##### Available records

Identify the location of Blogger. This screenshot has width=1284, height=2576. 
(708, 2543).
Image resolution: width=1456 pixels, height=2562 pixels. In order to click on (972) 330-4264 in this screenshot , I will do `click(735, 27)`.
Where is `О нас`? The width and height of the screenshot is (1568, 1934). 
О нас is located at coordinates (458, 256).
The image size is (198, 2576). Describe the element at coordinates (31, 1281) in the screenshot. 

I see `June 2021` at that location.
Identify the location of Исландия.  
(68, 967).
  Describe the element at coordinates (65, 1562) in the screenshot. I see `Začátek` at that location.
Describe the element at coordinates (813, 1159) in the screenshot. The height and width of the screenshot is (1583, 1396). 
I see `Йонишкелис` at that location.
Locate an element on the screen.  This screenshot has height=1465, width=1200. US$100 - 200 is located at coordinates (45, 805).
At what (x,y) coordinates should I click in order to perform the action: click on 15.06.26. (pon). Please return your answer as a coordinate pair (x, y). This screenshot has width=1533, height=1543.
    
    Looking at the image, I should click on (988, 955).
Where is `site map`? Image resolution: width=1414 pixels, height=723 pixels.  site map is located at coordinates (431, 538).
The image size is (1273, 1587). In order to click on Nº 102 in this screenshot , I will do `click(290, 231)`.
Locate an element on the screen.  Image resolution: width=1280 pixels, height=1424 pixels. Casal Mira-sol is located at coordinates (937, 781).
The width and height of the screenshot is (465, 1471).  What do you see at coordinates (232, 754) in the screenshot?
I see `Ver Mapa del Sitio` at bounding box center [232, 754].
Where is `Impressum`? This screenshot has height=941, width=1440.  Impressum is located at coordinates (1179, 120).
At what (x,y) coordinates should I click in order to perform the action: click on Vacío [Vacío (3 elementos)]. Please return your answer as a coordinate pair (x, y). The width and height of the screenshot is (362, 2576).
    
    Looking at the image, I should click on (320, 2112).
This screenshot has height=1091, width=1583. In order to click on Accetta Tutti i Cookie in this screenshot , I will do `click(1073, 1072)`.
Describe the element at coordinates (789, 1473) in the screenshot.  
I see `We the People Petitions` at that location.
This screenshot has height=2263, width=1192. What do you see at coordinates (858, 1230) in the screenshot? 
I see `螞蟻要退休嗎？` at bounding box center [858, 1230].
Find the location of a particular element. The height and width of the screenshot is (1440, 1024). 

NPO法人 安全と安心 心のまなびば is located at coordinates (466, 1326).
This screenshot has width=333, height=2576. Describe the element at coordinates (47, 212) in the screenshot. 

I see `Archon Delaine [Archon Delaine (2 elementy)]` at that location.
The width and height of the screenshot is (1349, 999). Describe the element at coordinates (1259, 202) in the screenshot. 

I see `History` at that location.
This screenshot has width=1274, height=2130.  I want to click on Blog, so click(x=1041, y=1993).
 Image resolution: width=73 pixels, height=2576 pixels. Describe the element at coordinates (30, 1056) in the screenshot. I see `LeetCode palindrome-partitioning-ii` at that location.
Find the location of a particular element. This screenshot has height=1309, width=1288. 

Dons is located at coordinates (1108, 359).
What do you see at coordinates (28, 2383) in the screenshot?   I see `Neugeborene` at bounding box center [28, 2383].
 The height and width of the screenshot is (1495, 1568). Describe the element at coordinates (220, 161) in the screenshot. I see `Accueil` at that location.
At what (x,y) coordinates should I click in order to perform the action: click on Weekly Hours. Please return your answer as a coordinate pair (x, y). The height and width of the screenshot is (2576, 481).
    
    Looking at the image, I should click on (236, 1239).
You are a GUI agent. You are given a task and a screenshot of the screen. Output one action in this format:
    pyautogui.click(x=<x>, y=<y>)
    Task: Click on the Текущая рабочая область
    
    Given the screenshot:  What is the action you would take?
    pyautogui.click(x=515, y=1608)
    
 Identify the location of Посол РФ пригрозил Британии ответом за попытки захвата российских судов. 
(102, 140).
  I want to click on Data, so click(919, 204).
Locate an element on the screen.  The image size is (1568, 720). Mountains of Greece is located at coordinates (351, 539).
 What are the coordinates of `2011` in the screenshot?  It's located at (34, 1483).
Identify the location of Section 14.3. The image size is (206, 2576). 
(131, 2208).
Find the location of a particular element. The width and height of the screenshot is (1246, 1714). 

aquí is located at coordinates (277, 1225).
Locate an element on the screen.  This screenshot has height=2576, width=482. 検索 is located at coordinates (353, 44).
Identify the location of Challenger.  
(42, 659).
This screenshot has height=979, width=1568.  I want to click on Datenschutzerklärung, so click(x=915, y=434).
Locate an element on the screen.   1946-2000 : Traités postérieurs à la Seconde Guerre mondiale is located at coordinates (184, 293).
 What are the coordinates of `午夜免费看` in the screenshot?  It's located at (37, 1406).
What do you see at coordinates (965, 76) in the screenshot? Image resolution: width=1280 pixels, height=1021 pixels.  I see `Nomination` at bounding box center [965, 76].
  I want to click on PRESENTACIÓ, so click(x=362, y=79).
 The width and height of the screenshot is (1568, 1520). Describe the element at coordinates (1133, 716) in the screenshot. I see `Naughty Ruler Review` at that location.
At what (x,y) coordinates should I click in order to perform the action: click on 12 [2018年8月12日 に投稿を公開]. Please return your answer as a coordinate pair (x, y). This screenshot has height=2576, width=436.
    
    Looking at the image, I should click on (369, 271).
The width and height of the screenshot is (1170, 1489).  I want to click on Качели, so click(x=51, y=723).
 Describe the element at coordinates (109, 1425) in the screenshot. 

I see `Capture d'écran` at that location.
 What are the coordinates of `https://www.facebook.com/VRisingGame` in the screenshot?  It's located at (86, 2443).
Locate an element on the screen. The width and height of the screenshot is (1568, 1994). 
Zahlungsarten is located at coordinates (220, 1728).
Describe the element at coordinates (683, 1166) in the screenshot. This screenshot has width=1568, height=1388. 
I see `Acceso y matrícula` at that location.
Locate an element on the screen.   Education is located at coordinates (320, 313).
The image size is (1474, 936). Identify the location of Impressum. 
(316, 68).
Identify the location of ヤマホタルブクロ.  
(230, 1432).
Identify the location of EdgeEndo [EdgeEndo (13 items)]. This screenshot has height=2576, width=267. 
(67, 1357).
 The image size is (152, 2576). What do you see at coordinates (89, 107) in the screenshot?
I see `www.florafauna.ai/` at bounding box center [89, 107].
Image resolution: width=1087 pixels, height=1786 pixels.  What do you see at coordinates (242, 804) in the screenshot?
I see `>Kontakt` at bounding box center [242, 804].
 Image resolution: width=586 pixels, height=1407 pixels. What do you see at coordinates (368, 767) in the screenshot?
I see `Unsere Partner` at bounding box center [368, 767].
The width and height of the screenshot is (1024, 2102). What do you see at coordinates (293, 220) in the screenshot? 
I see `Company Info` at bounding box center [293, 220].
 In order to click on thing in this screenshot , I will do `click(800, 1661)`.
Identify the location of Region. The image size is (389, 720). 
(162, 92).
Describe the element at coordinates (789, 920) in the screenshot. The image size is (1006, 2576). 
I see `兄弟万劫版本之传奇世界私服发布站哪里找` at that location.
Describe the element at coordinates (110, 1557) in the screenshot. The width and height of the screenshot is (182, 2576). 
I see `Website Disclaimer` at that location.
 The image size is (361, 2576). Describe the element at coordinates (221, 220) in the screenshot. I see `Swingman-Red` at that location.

##########

### [Task to carry out]
Retype the entries exactly from the first line, stopping after the line with "The image size is (1273, 1587).".

### [Result of this exercise]
Identify the location of Blogger. This screenshot has width=1284, height=2576. 
(708, 2543).
Image resolution: width=1456 pixels, height=2562 pixels. In order to click on (972) 330-4264 in this screenshot , I will do `click(735, 27)`.
Where is `О нас`? The width and height of the screenshot is (1568, 1934). 
О нас is located at coordinates (458, 256).
The image size is (198, 2576). Describe the element at coordinates (31, 1281) in the screenshot. 

I see `June 2021` at that location.
Identify the location of Исландия.  
(68, 967).
  Describe the element at coordinates (65, 1562) in the screenshot. I see `Začátek` at that location.
Describe the element at coordinates (813, 1159) in the screenshot. The height and width of the screenshot is (1583, 1396). 
I see `Йонишкелис` at that location.
Locate an element on the screen.  This screenshot has height=1465, width=1200. US$100 - 200 is located at coordinates (45, 805).
At what (x,y) coordinates should I click in order to perform the action: click on 15.06.26. (pon). Please return your answer as a coordinate pair (x, y). This screenshot has width=1533, height=1543.
    
    Looking at the image, I should click on (988, 955).
Where is `site map`? Image resolution: width=1414 pixels, height=723 pixels.  site map is located at coordinates (431, 538).
The image size is (1273, 1587). In order to click on Nº 102 in this screenshot , I will do `click(290, 231)`.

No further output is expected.